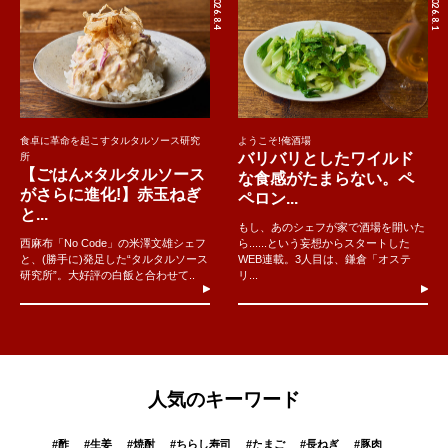
2026.8.4
2026.8.1
食卓に革命を起こすタルタルソース研究
ようこそ!俺酒場
バリバリとしたワイルド
所
【ごはん×タルタルソース
な食感がたまらない。ペ
がさらに進化!】赤玉ねぎ
ペロン...
と...
もし、あのシェフが家で酒場を開いた
西麻布「No Code」の米澤文雄シェフ
ら......という妄想からスタートした
と、(勝手に)発足した“タルタルソース
WEB連載。3人目は、鎌倉「オステ
研究所”。大好評の白飯と合わせて..
リ...
人気のキーワード
#
酢
#
生姜
#
焼酎
#
ちらし寿司
#
たまご
#
長ねぎ
#
豚肉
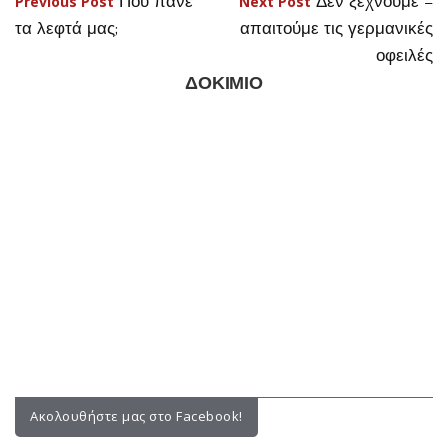
ΔΟΚΙΜΙΟ
Ακολουθήστε μας στο Facebook!
Facebook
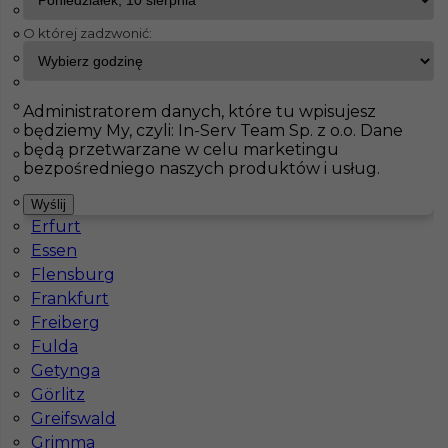
Bielefeld
O której zadzwonić:
Bochum
InServ
Oferty pracy
Lipsk
Bonn
Chemnitz
Pokaż filtr
Darmstadt
Administratorem danych, które tu wpisujesz
będziemy My, czyli: In-Serv Team Sp. z o.o. Dane
Dortmund
będą przetwarzane w celu marketingu
Drezno
bezpośredniego naszych produktów i usług.
Duisburg
Düsseldorf
Wyślij
Erfurt
Essen
Flensburg
Frankfurt
Praca dla Dekarza - Niemcy
Freiberg
Fulda
Kategoria
Prace budowlane
,
Dekarz
Getynga
Lokalizacja
Niemcy
,
Lipsk
Görlitz
Greifswald
Wymagane języki
Niemiecki dobry
Grimma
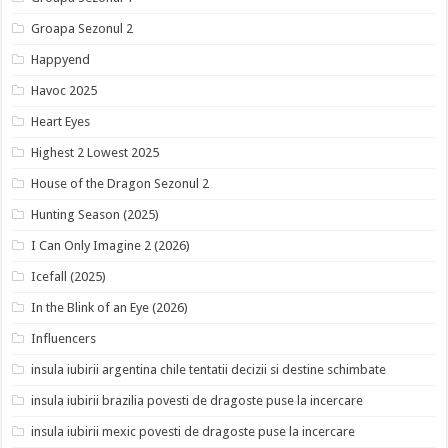
Groapa Sezonul 2
Happyend
Havoc 2025
Heart Eyes
Highest 2 Lowest 2025
House of the Dragon Sezonul 2
Hunting Season (2025)
I Can Only Imagine 2 (2026)
Icefall (2025)
In the Blink of an Eye (2026)
Influencers
insula iubirii argentina chile tentatii decizii si destine schimbate
insula iubirii brazilia povesti de dragoste puse la incercare
insula iubirii mexic povesti de dragoste puse la incercare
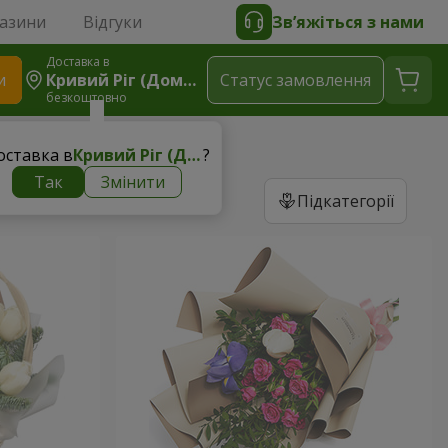
газини
Відгуки
Зв’яжіться з нами
Доставка в
и
Кривий Ріг (Доманський Р-Н)
Статус замовлення
безкоштовно
оставка в
Кривий Ріг (Доманський р-н)
?
Так
Змінити
Підкатегорії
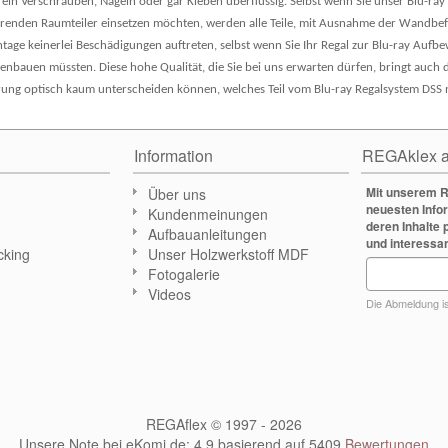
ein Verschrauben, Nageln oder gar Kleben überflüssig. Selbst wenn Sie unser Blu-ray 
arenden Raumteiler einsetzen möchten, werden alle Teile, mit Ausnahme der Wandbefe
tage keinerlei Beschädigungen auftreten, selbst wenn Sie Ihr Regal zur Blu-ray Au
bauen müssten. Diese hohe Qualität, die Sie bei uns erwarten dürfen, bringt auch de
rung optisch kaum unterscheiden können, welches Teil vom Blu-ray Regalsystem DSS 
Information
REGAklex a
Mit unserem R
Über uns
neuesten Info
Kundenmeinungen
deren Inhalte 
Aufbauanleitungen
und interessa
cking
Unser Holzwerkstoff MDF
Fotogalerie
n
Videos
Die Abmeldung ist
REGAflex © 1997 - 2026
Unsere Note bei eKomi.de
:
4,9
basierend auf
5409
Bewertungen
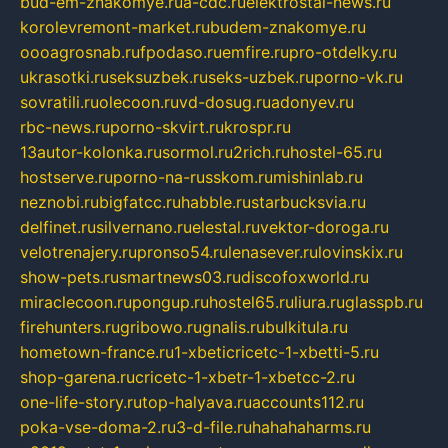
bud-em-znakomye.ru
a-cdc.ru
elektrostal-news.ru
korolevremont-market.ru
budem-znakomye.ru
oooagrosnab.ru
fpodaso.ru
emfire.ru
pro-otdelky.ru
ukrasotki.ru
seksuzbek.ru
seks-uzbek.ru
porno-vk.ru
sovratili.ru
olecoon.ru
vd-dosug.ru
adonyev.ru
rbc-news.ru
porno-skvirt.ru
krospr.ru
13autor-kolonka.ru
sormol.ru
2rich.ru
hostel-65.ru
hostserve.ru
porno-na-russkom.ru
mishinlab.ru
neznobi.ru
bigfatcc.ru
habble.ru
starbucksvia.ru
delfinet.ru
silvernano.ru
elestal.ru
vektor-doroga.ru
velotrenajery.ru
pronso54.ru
lenasever.ru
lovinskix.ru
show-pets.ru
smartnews03.ru
discofoxworld.ru
miraclecoon.ru
pongup.ru
hostel65.ru
liura.ru
glasspb.ru
firehunters.ru
gribowo.ru
gnalis.ru
bulkitula.ru
hometown-france.ru
1-xbeticricetc-1-xbetti-5.ru
shop-garena.ru
cricetc-1-xbetr-1-xbetcc-2.ru
one-life-story.ru
top-halyava.ru
accounts112.ru
poka-vse-doma-2.ru
3-d-file.ru
hahahaharms.ru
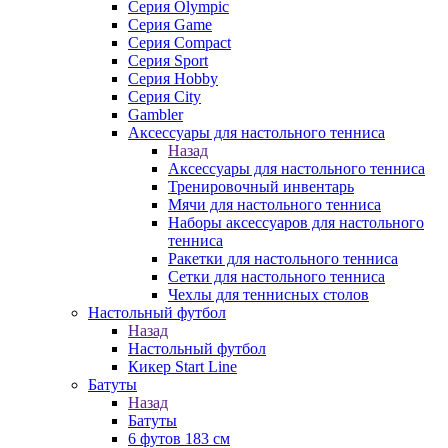
Серия Olympic
Серия Game
Серия Compact
Серия Sport
Серия Hobby
Серия City
Gambler
Аксессуары для настольного тенниса
Назад
Аксессуары для настольного тенниса
Тренировочный инвентарь
Мячи для настольного тенниса
Наборы аксессуаров для настольного
тенниса
Ракетки для настольного тенниса
Сетки для настольного тенниса
Чехлы для теннисных столов
Настольный футбол
Назад
Настольный футбол
Кикер Start Line
Батуты
Назад
Батуты
6 футов 183 см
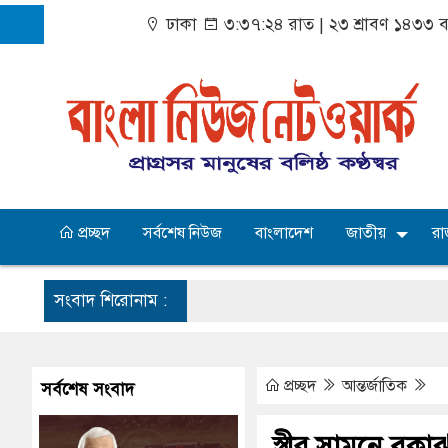
ঢাকা
৩:৩৭:২৫ রাত
|
২৩ শ্রাবণ ১৪৩৩ বঙ
প্রচ্ছদ
সর্বশেষ নিউজ
বাংলাদেশ
জাতীয়
রা
সংবাদ শিরোনাম :
প্রচ্ছদ
আন্তর্জাতিক
সর্বশেষ সংবাদ
স্ত্রীর সামনে ব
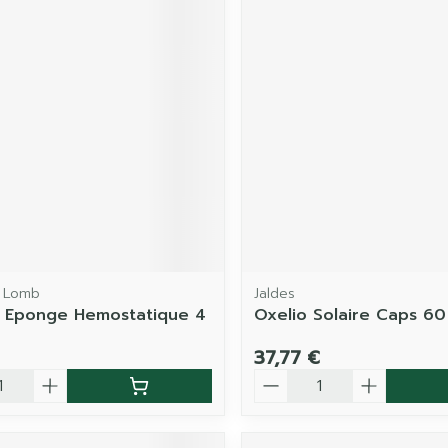
 Lomb
Jaldes
 Eponge Hemostatique 4
Oxelio Solaire Caps 60
37,77 €
é
Quantité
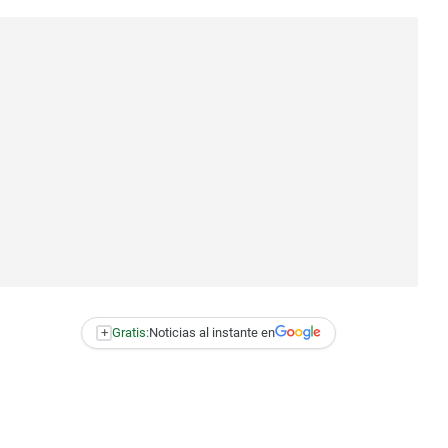
+
Gratis:
Noticias al instante en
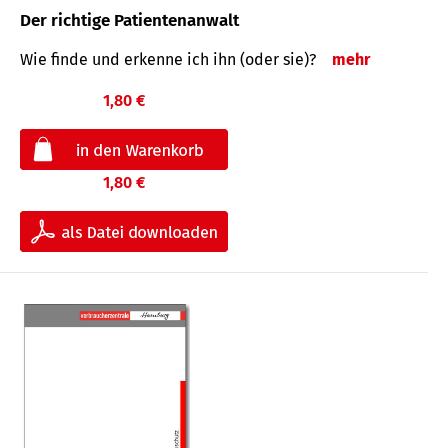
Der richtige Patientenanwalt
Wie finde und erkenne ich ihn (oder sie)?
mehr
1,80 €
1,80 €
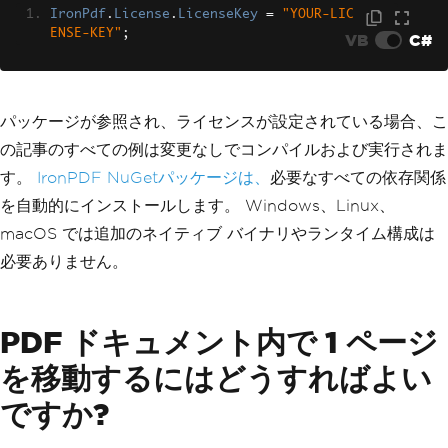
IronPdf
.
License
.
LicenseKey
=
"YOUR-LIC
ENSE-KEY"
;
VB
C#
パッケージが参照され、ライセンスが設定されている場合、こ
の記事のすべての例は変更なしでコンパイルおよび実行されま
す。
IronPDF NuGetパッケージは、
必要なすべての依存関係
を自動的にインストールします。 Windows、Linux、
macOS では追加のネイティブ バイナリやランタイム構成は
必要ありません。
PDF ドキュメント内で 1 ページ
を移動するにはどうすればよい
ですか?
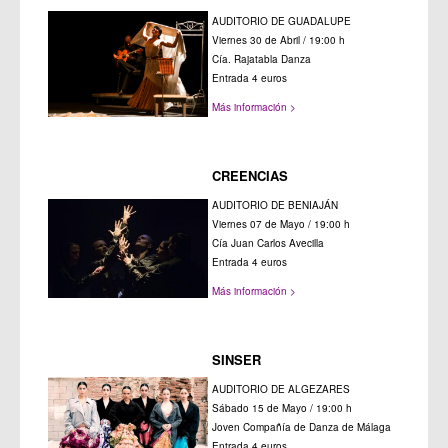
AUDITORIO DE GUADALUPE
Viernes 30 de Abril / 19:00 h
Cía. Rajatabla Danza
Entrada 4 euros
Más información >
CREENCIAS
AUDITORIO DE BENIAJÁN
Viernes 07 de Mayo / 19:00 h
Cía Juan Carlos Avecilla
Entrada 4 euros
Más información >
SINSER
AUDITORIO DE ALGEZARES
Sábado 15 de Mayo / 19:00 h
Joven Compañía de Danza de Málaga
Entrada 4 euros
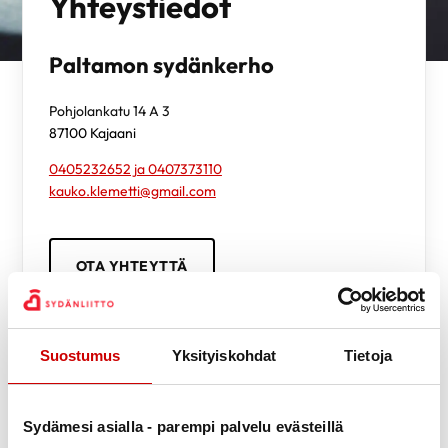
Yhteystiedot
Paltamon sydänkerho
Pohjolankatu 14 A 3
87100
Kajaani
0405232652 ja 0407373110
kauko.klemetti@gmail.com
OTA YHTEYTTÄ
Suostumus
Yksityiskohdat
Tietoja
Luottamustoimihenkilöt
Sydämesi asialla - parempi palvelu evästeillä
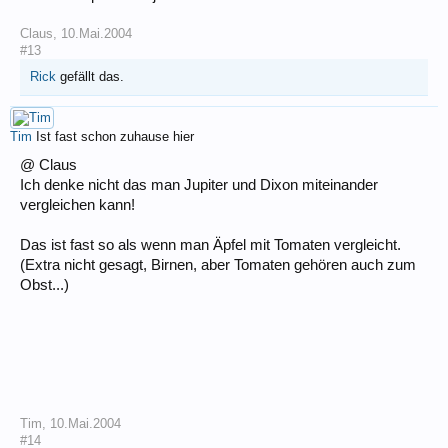
Claus
,
10.Mai.2004
#13
Rick
gefällt das.
Tim
Ist fast schon zuhause hier
@ Claus
Ich denke nicht das man Jupiter und Dixon miteinander
vergleichen kann!
Das ist fast so als wenn man Äpfel mit Tomaten vergleicht.
(Extra nicht gesagt, Birnen, aber Tomaten gehören auch zum
Obst...)
Tim
,
10.Mai.2004
#14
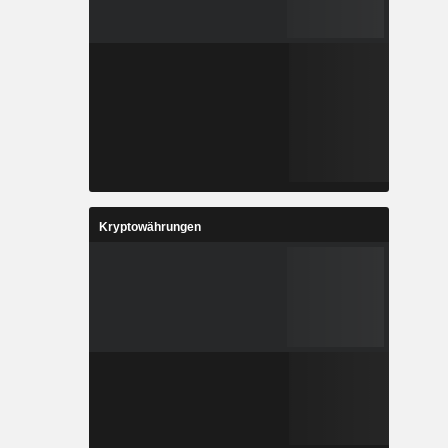
Kryptowährungen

......

Work task: Return the material exactly as given above, picture-free.

Exercise result:
2026.8.4
2026.8.1
食卓に革命を起こすタルタルソース研究
ようこそ!俺酒場
バリバリとしたワイルド
所
【ごはん×タルタルソース
な食感がたまらない。ペ
がさらに進化!】赤玉ねぎ
ペロン...
と...
もし、あのシェフが家で酒場を開いた
西麻布「No Code」の米澤文雄シェフ
ら......という妄想からスタートした
と、(勝手に)発足した“タルタルソース
WEB連載。3人目は、鎌倉「オステ
研究所”。大好評の白飯と合わせて..
リ...
人気のキーワード
#
酢
#
生姜
#
焼酎
#
ちらし寿司
#
たまご
#
長ねぎ
#
豚肉
ΔΟΚΙΜΙΟ
Ακολουθήστε μας στο Facebook!
Facebook
Bielefeld
O której zadzwonić:
Bochum
InServ
Oferty pracy
Lipsk
Bonn
Chemnitz
Pokaż filtr
Darmstadt
Administratorem danych, które tu wpisujesz
będziemy My, czyli: In-Serv Team Sp. z o.o. Dane
Dortmund
będą przetwarzane w celu marketingu
Drezno
bezpośredniego naszych produktów i usług.
Duisburg
Düsseldorf
Wyślij
Erfurt
Essen
Flensburg
Frankfurt
Praca dla Dekarza - Niemcy
Freiberg
Fulda
Kategoria
Prace budowlane
,
Dekarz
Getynga
Lokalizacja
Niemcy
,
Lipsk
Görlitz
Greifswald
Wymagane języki
Niemiecki dobry
Grimma
Groapa Sezonul 2
Happyend
Havoc 2025
Heart Eyes
Highest 2 Lowest 2025
House of the Dragon Sezonul 2
Hunting Season (2025)
I Can Only Imagine 2 (2026)
Icefall (2025)
In the Blink of an Eye (2026)
Influencers
insula iubirii argentina chile tentatii decizii si destine schimbate
insula iubirii brazilia povesti de dragoste puse la incercare
insula iubirii mexic povesti de dragoste puse la incercare
газини
Відгуки
Зв’яжіться з нами
Доставка в
и
Кривий Ріг (Доманський Р-Н)
Статус замовлення
безкоштовно
оставка в
Кривий Ріг (Доманський р-н)
?
Так
Змінити
Підкатегорії
ein Verschrauben, Nageln oder gar Kleben überflüssig. Selbst wenn Sie unser Blu-ray 
arenden Raumteiler einsetzen möchten, werden alle Teile, mit Ausnahme der Wandbefe
tage keinerlei Beschädigungen auftreten, selbst wenn Sie Ihr Regal zur Blu-ray Au
bauen müssten. Diese hohe Qualität, die Sie bei uns erwarten dürfen, bringt auch de
rung optisch kaum unterscheiden können, welches Teil vom Blu-ray Regalsystem DSS 
Information
REGAklex a
Mit unserem R
Über uns
neuesten Info
Kundenmeinungen
deren Inhalte 
Aufbauanleitungen
und interessa
cking
Unser Holzwerkstoff MDF
Fotogalerie
n
Videos
Die Abmeldung ist
REGAflex © 1997 - 2026
Unsere Note bei eKomi.de
:
4,9
basierend auf
5409
Bewertungen
bud-em-znakomye.ru
a-cdc.ru
elektrostal-news.ru
korolevremont-market.ru
budem-znakomye.ru
oooagrosnab.ru
fpodaso.ru
emfire.ru
pro-otdelky.ru
ukrasotki.ru
seksuzbek.ru
seks-uzbek.ru
porno-vk.ru
sovratili.ru
olecoon.ru
vd-dosug.ru
adonyev.ru
rbc-news.ru
porno-skvirt.ru
krospr.ru
13autor-kolonka.ru
sormol.ru
2rich.ru
hostel-65.ru
hostserve.ru
porno-na-russkom.ru
mishinlab.ru
neznobi.ru
bigfatcc.ru
habble.ru
starbucksvia.ru
delfinet.ru
silvernano.ru
elestal.ru
vektor-doroga.ru
velotrenajery.ru
pronso54.ru
lenasever.ru
lovinskix.ru
show-pets.ru
smartnews03.ru
discofoxworld.ru
miraclecoon.ru
pongup.ru
hostel65.ru
liura.ru
glasspb.ru
firehunters.ru
gribowo.ru
gnalis.ru
bulkitula.ru
hometown-france.ru
1-xbeticricetc-1-xbetti-5.ru
shop-garena.ru
cricetc-1-xbetr-1-xbetcc-2.ru
one-life-story.ru
top-halyava.ru
accounts112.ru
poka-vse-doma-2.ru
3-d-file.ru
hahahaharms.ru
Серия Olympic
Серия Game
Серия Compact
Серия Sport
Серия Hobby
Серия City
Gambler
Аксессуары для настольного тенниса
Назад
Аксессуары для настольного тенниса
Тренировочный инвентарь
Мячи для настольного тенниса
Наборы аксессуаров для настольного
тенниса
Ракетки для настольного тенниса
Сетки для настольного тенниса
Чехлы для теннисных столов
Настольный футбол
Назад
Настольный футбол
Кикер Start Line
Батуты
Назад
Батуты
6 футов 183 см
ঢাকা
৩:৩৭:২৫ রাত
|
২৩ শ্রাবণ ১৪৩৩ বঙ
প্রচ্ছদ
সর্বশেষ নিউজ
বাংলাদেশ
জাতীয়
রা
সংবাদ শিরোনাম :
প্রচ্ছদ
আন্তর্জাতিক
সর্বশেষ সংবাদ
স্ত্রীর সামনে ব
 Lomb
Jaldes
 Eponge Hemostatique 4
Oxelio Solaire Caps 60
37,77 €
é
Quantité
+
Gratis:
Noticias al instante en
Der richtige Patientenanwalt
Wie finde und erkenne ich ihn (oder sie)?
mehr
1,80 €
1,80 €
IronPdf
.
License
.
LicenseKey
=
"YOUR-LIC
ENSE-KEY"
;
VB
C#
パッケージが参照され、ライセンスが設定されている場合、こ
の記事のすべての例は変更なしでコンパイルおよび実行されま
す。
IronPDF NuGetパッケージは、
必要なすべての依存関係
を自動的にインストールします。 Windows、Linux、
macOS では追加のネイティブ バイナリやランタイム構成は
必要ありません。
PDF ドキュメント内で 1 ページ
を移動するにはどうすればよい
ですか?
AUDITORIO DE GUADALUPE
Viernes 30 de Abril / 19:00 h
Cía. Rajatabla Danza
Entrada 4 euros
Más información >
CREENCIAS
AUDITORIO DE BENIAJÁN
Viernes 07 de Mayo / 19:00 h
Cía Juan Carlos Avecilla
Entrada 4 euros
Más información >
SINSER
AUDITORIO DE ALGEZARES
Sábado 15 de Mayo / 19:00 h
Joven Compañía de Danza de Málaga
Entrada 4 euros
Yhteystiedot
Paltamon sydänkerho
Pohjolankatu 14 A 3
87100
Kajaani
0405232652 ja 0407373110
kauko.klemetti@gmail.com
OTA YHTEYTTÄ
Suostumus
Yksityiskohdat
Tietoja
Luottamustoimihenkilöt
Sydämesi asialla - parempi palvelu evästeillä
Claus
,
10.Mai.2004
#13
Rick
gefällt das.
Tim
Ist fast schon zuhause hier
@ Claus
Ich denke nicht das man Jupiter und Dixon miteinander
vergleichen kann!
Das ist fast so als wenn man Äpfel mit Tomaten vergleicht.
(Extra nicht gesagt, Birnen, aber Tomaten gehören auch zum
Obst...)
Tim
,
10.Mai.2004
#14
Kryptowährungen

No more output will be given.